What you should do -> Your job is to report every line of the entries that has "checkbox".

Provided records ->
******

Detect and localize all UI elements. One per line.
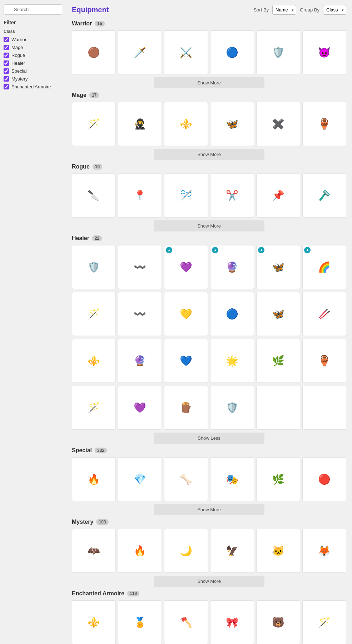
show-more-btn-special[interactable]: Show More [154, 504, 264, 515]
item-card[interactable] [302, 386, 346, 430]
item-card[interactable]: 🪡 [164, 174, 208, 218]
sort-select[interactable]: Name Type [272, 5, 296, 15]
item-card[interactable]: ⚜️ [164, 102, 208, 146]
item-card[interactable]: 🎭 [210, 457, 254, 501]
item-icon: 💎 [134, 474, 146, 484]
item-icon: 🦅 [226, 546, 238, 556]
item-card[interactable]: ★🦋 [256, 245, 300, 289]
checkbox-rogue[interactable] [4, 53, 9, 58]
item-card[interactable]: 📍 [118, 174, 162, 218]
item-card[interactable]: 🔵 [210, 30, 254, 74]
item-card[interactable]: 🪓 [164, 600, 208, 644]
item-card[interactable]: 💙 [164, 339, 208, 383]
item-card[interactable]: 🛡️ [256, 30, 300, 74]
filter-item-special[interactable]: Special [4, 68, 62, 74]
show-more-btn-rogue[interactable]: Show More [154, 220, 264, 231]
item-card[interactable]: 📌 [256, 174, 300, 218]
section-title-mystery: Mystery [72, 519, 93, 525]
sections-container: Warrior 15 🟤🗡️⚔️🔵🛡️😈Show More Mage 17 🪄🥷… [72, 20, 346, 644]
item-card[interactable]: 🪄 [302, 600, 346, 644]
item-card[interactable]: 🗡️ [118, 30, 162, 74]
item-card[interactable]: 🏅 [118, 600, 162, 644]
item-card[interactable]: 🟤 [72, 30, 116, 74]
item-card[interactable]: 💛 [164, 292, 208, 336]
item-card[interactable]: 🪄 [72, 102, 116, 146]
sort-select-wrap: Name Type [272, 5, 296, 15]
item-card[interactable]: ⚜️ [72, 600, 116, 644]
item-card[interactable]: 🪒 [302, 174, 346, 218]
item-card[interactable]: 🔵 [210, 292, 254, 336]
item-card[interactable]: 🦴 [164, 457, 208, 501]
checkbox-mystery[interactable] [4, 76, 9, 82]
item-card[interactable]: ✂️ [210, 174, 254, 218]
item-icon: 🦋 [272, 309, 284, 319]
show-more-btn-mage[interactable]: Show More [154, 149, 264, 160]
filter-item-healer[interactable]: Healer [4, 60, 62, 66]
checkbox-enchanted_armoire[interactable] [4, 84, 9, 89]
filter-item-rogue[interactable]: Rogue [4, 53, 62, 58]
show-more-btn-warrior[interactable]: Show More [154, 77, 264, 88]
item-card[interactable]: 💜 [118, 386, 162, 430]
item-card[interactable]: 🔮 [118, 339, 162, 383]
item-card[interactable]: 🛡️ [72, 245, 116, 289]
item-icon: 💙 [180, 356, 192, 366]
item-card[interactable]: 🥢 [302, 292, 346, 336]
star-badge: ★ [166, 247, 172, 253]
search-input[interactable] [4, 4, 62, 15]
item-card[interactable]: 🦅 [210, 529, 254, 573]
item-card[interactable]: ⚔️ [164, 30, 208, 74]
item-card[interactable]: 🎀 [210, 600, 254, 644]
item-card[interactable]: 🪄 [72, 386, 116, 430]
item-card[interactable]: ⚜️ [72, 339, 116, 383]
item-card[interactable]: 🦊 [302, 529, 346, 573]
item-card[interactable]: 🏺 [302, 102, 346, 146]
item-icon: 🛡️ [88, 262, 100, 272]
item-card[interactable]: 〰️ [118, 245, 162, 289]
sort-by-label: Sort By [253, 7, 269, 13]
item-card[interactable]: 🔥 [118, 529, 162, 573]
item-card[interactable]: 🦇 [72, 529, 116, 573]
item-card[interactable]: ★💜 [164, 245, 208, 289]
item-icon: 🦇 [88, 546, 100, 556]
item-card[interactable]: 🌙 [164, 529, 208, 573]
item-card[interactable]: 🥷 [118, 102, 162, 146]
show-more-btn-mystery[interactable]: Show More [154, 576, 264, 587]
item-card[interactable]: 🪄 [72, 292, 116, 336]
item-card[interactable]: 🐱 [256, 529, 300, 573]
item-card[interactable]: 🪵 [164, 386, 208, 430]
filter-item-enchanted_armoire[interactable]: Enchanted Armoire [4, 84, 62, 89]
label-special: Special [11, 68, 27, 74]
item-card[interactable]: ★🌈 [302, 245, 346, 289]
item-card[interactable]: 💎 [118, 457, 162, 501]
item-card[interactable]: 🌟 [210, 339, 254, 383]
item-card[interactable]: ✖️ [256, 102, 300, 146]
checkbox-warrior[interactable] [4, 37, 9, 42]
checkbox-mage[interactable] [4, 45, 9, 50]
show-more-btn-healer[interactable]: Show Less [154, 433, 264, 444]
item-card[interactable]: 🔥 [72, 457, 116, 501]
label-mage: Mage [11, 45, 23, 50]
item-card[interactable] [256, 386, 300, 430]
item-card[interactable]: 🐻 [256, 600, 300, 644]
group-select[interactable]: Class None [323, 5, 346, 15]
item-icon: 🗡️ [134, 48, 146, 58]
item-card[interactable]: 🦋 [210, 102, 254, 146]
filter-item-mage[interactable]: Mage [4, 45, 62, 50]
checkbox-healer[interactable] [4, 60, 9, 66]
item-card[interactable]: 😈 [302, 30, 346, 74]
item-card[interactable]: 〰️ [118, 292, 162, 336]
item-card[interactable]: 🌿 [256, 457, 300, 501]
section-header-enchanted_armoire: Enchanted Armoire 119 [72, 590, 346, 597]
filter-item-warrior[interactable]: Warrior [4, 37, 62, 42]
item-card[interactable]: 🦋 [256, 292, 300, 336]
item-icon: 〰️ [134, 262, 146, 272]
item-card[interactable]: 🔴 [302, 457, 346, 501]
filter-item-mystery[interactable]: Mystery [4, 76, 62, 82]
item-card[interactable]: 🛡️ [210, 386, 254, 430]
item-card[interactable]: 🌿 [256, 339, 300, 383]
item-icon: 🎀 [226, 618, 238, 628]
item-card[interactable]: 🏺 [302, 339, 346, 383]
checkbox-special[interactable] [4, 68, 9, 74]
item-card[interactable]: 🔪 [72, 174, 116, 218]
item-card[interactable]: ★🔮 [210, 245, 254, 289]
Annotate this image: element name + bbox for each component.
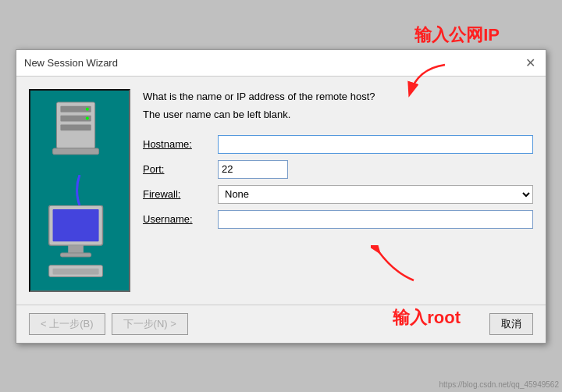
port-label: Port: <box>143 163 213 175</box>
svg-point-6 <box>86 107 89 110</box>
username-input[interactable] <box>218 210 533 229</box>
watermark: https://blog.csdn.net/qq_45949562 <box>439 380 559 389</box>
description-line2: The user name can be left blank. <box>143 107 533 123</box>
svg-rect-14 <box>53 269 99 275</box>
title-bar: New Session Wizard ✕ <box>16 50 546 77</box>
form-description: What is the name or IP address of the re… <box>143 89 533 126</box>
description-line1: What is the name or IP address of the re… <box>143 89 533 105</box>
svg-rect-11 <box>68 245 84 253</box>
hostname-label: Hostname: <box>143 138 213 150</box>
port-label-text: Port: <box>143 163 164 175</box>
window-title: New Session Wizard <box>24 57 118 69</box>
back-button[interactable]: < 上一步(B) <box>29 313 105 335</box>
form-grid: Hostname: Port: Firewall: None SOCKS4 <box>143 135 533 229</box>
hostname-input[interactable] <box>218 135 533 154</box>
firewall-label-text: Firewall: <box>143 188 180 200</box>
close-button[interactable]: ✕ <box>522 55 538 70</box>
desktop-icon <box>44 205 115 282</box>
button-bar: < 上一步(B) 下一步(N) > 取消 <box>16 305 546 343</box>
svg-rect-8 <box>53 148 99 154</box>
username-label-text: Username: <box>143 213 193 225</box>
btn-group-left: < 上一步(B) 下一步(N) > <box>29 313 188 335</box>
dialog-window: New Session Wizard ✕ <box>16 49 546 344</box>
illustration-panel <box>29 89 130 292</box>
firewall-label: Firewall: <box>143 188 213 200</box>
username-label: Username: <box>143 213 213 225</box>
annotation-top: 输入公网IP <box>414 23 500 47</box>
port-container <box>218 160 533 179</box>
svg-point-7 <box>86 116 89 119</box>
form-area: What is the name or IP address of the re… <box>143 89 533 292</box>
svg-rect-12 <box>60 253 91 257</box>
cable-icon <box>72 175 87 205</box>
content-area: What is the name or IP address of the re… <box>16 77 546 305</box>
firewall-select[interactable]: None SOCKS4 SOCKS5 HTTP <box>218 185 533 204</box>
svg-rect-5 <box>60 124 91 130</box>
next-button[interactable]: 下一步(N) > <box>112 313 188 335</box>
svg-rect-10 <box>53 209 99 241</box>
server-icon <box>44 98 115 175</box>
hostname-label-text: Hostname: <box>143 138 192 150</box>
cancel-button[interactable]: 取消 <box>489 313 533 335</box>
port-input[interactable] <box>218 160 288 179</box>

******

Output for this exercise ->
checkbox-rogue[interactable] [4, 53, 9, 58]
checkbox-mystery[interactable] [4, 76, 9, 82]
checkbox-enchanted_armoire[interactable] [4, 84, 9, 89]
checkbox-warrior[interactable] [4, 37, 9, 42]
checkbox-mage[interactable] [4, 45, 9, 50]
checkbox-healer[interactable] [4, 60, 9, 66]
checkbox-special[interactable] [4, 68, 9, 74]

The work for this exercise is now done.